After severe weather, a call for climate-resilient infrastructure
By Chloe Bennett
Rain showers over the North Country caused a flood watch warning in some Adirondack counties including Clinton and Essex on Tuesday. The weather is the latest in an exceptionally wet summer that changed some of the park’s landscape and wildlife habitat.
Data from the SUNY College of Environmental Science and Forestry show that the Newcomb campus ended the month with record rain, 13.7 inches, breaking a previous precipitation record of around 9 inches from 2021. Although the deluge contributed to their weather data, it damaged other ecological projects on the 15,000-acre Huntington Wild Forest. Collecting information on a 30-year loon nest project, for example, didn’t happen after the flood damage.
“With our long-term data set, we’re very well poised to study the disturbance that happened due to the storm,” Natasha Karniski-Keglovits said. “But ironically, because of the storm, we can’t access some of our sites that we need to get to, to look at those important questions.”
The extent of the project damage is the first of its kind, Karniski-Keglovits said. Some of the sites could be inaccessible until next summer.
The Adirondacks weren’t alone in experiencing record rain and severe weather last month. A report from the National Oceanic and Atmospheric Administration (NOAA) shows that storms and extreme heat slammed many parts of the nation. Northeastern states, including New York and Vermont, had the top 10 wettest July on record.
Rainfall recorded at the Whiteface Mountain Field Station in Wilmington totaled 6.83 inches in July, according to Science Manager Scott McKim.
Precipitation in the Northeast is expected to increase from warming air and ocean temperatures. Arthur Degaetano, director of NOAA’s Northeast Regional Climate Center, said the past 30 to 40 years have seen more extreme rainfall than usual. “I think extreme rainfall, particularly in the Northeast, and climate change go hand in hand,” he said.

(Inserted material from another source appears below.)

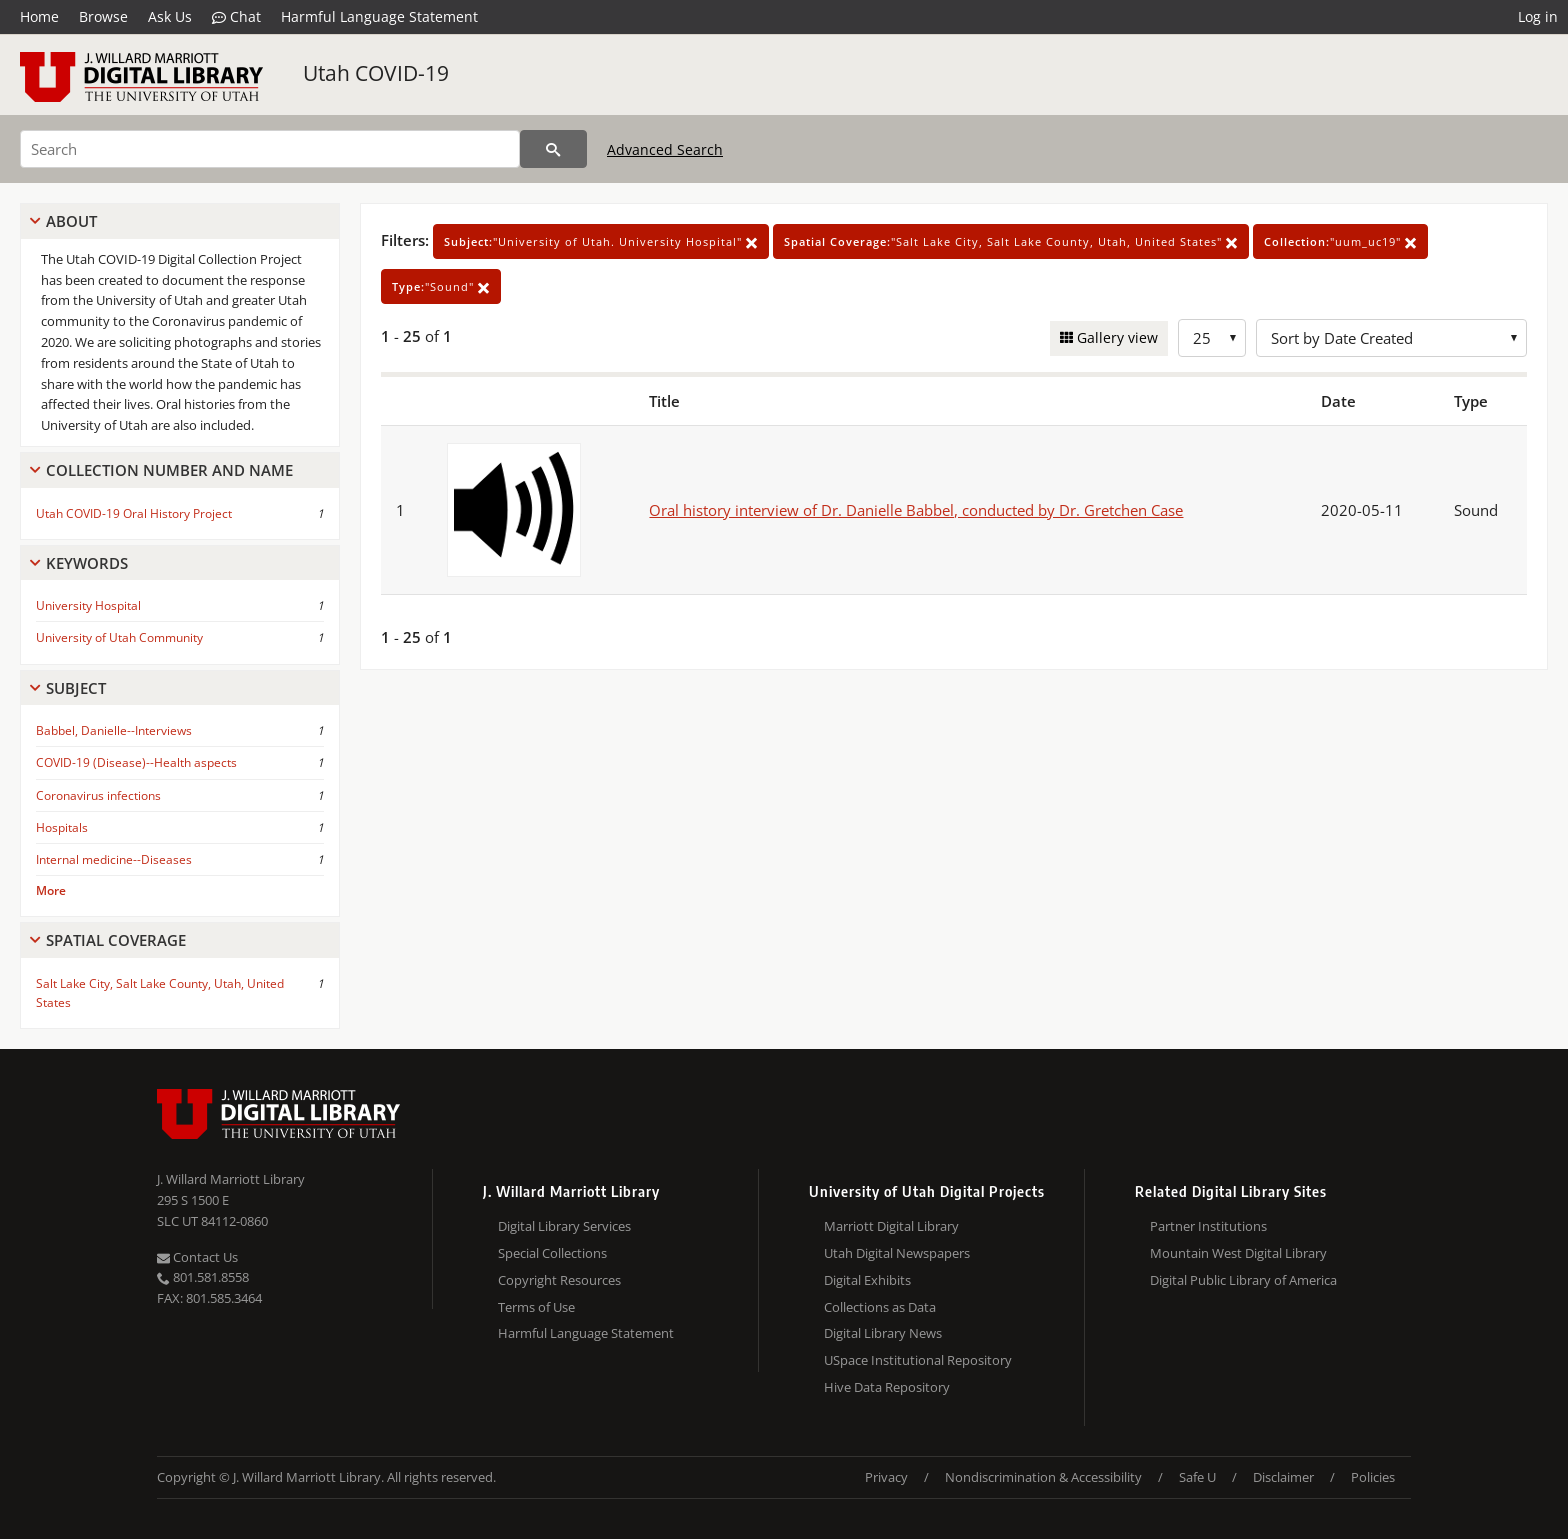 The height and width of the screenshot is (1539, 1568). I want to click on More, so click(51, 890).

Addressing the increase in precipitation through infrastructure is critical to climate change adaptation, Karniski-Keglovits said.

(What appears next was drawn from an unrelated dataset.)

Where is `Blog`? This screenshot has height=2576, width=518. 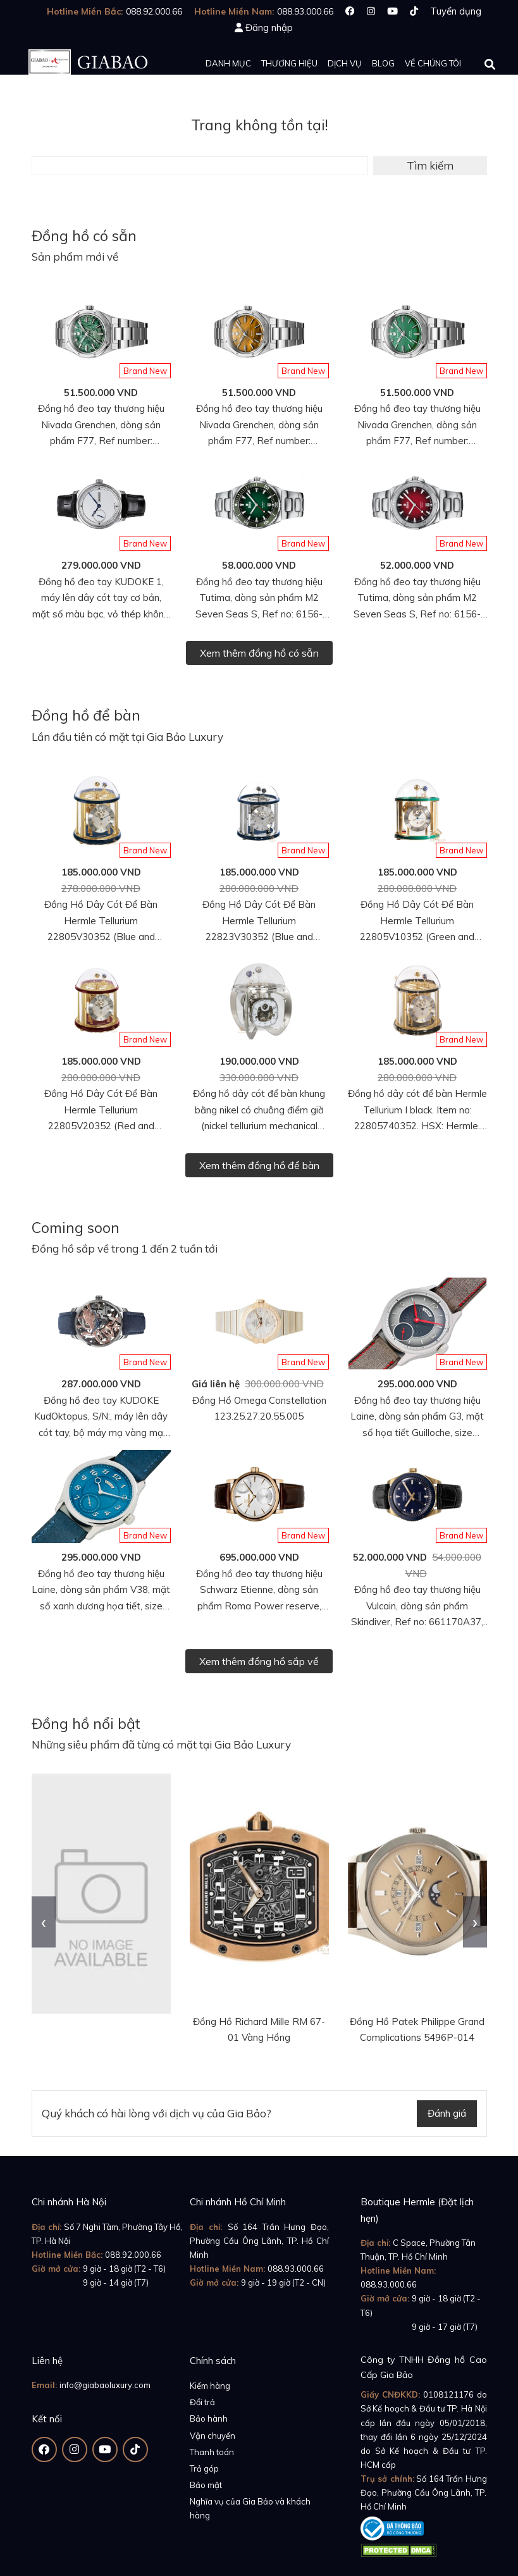 Blog is located at coordinates (383, 63).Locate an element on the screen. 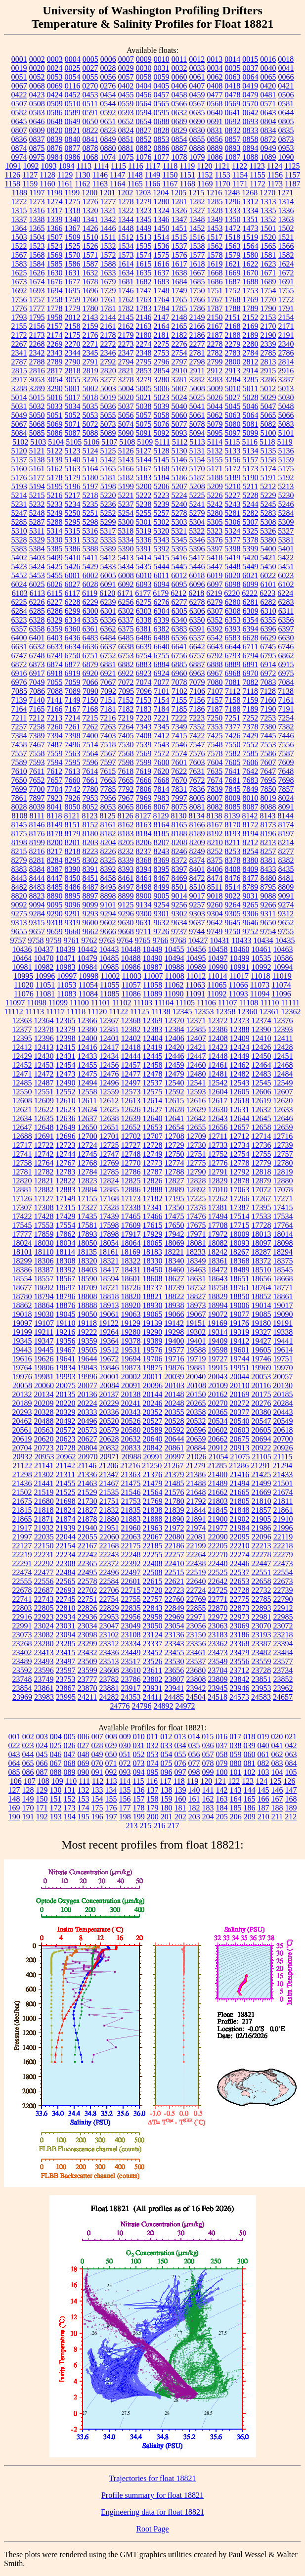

“We need to start thinking about resiliency and how we can rebuild things after storms like this to better adapt in the future because it’s possible that we will continue to have big events in the future,” she said.

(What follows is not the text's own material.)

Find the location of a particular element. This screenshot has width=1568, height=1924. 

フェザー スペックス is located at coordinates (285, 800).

In Warren County, officials are updating their hazard mitigation plan because of the recent weather. “This summer’s severe flooding around the Northeast has underscored how important it is for municipalities and residents to prepare for hazardous weather and address risks before disaster occurs,” a press release reads.
In its current draft, the plan lists flooding as the county’s top hazard concern because of its increasing presence in the Northeast. According to the plan, flooding mainly occurs along the Schroon River in the Riverbank section and along the Hudson river, although areas with beaver dams are also at risk.
The county is seeking public input on the plan, which is available to the public until Sept. 2.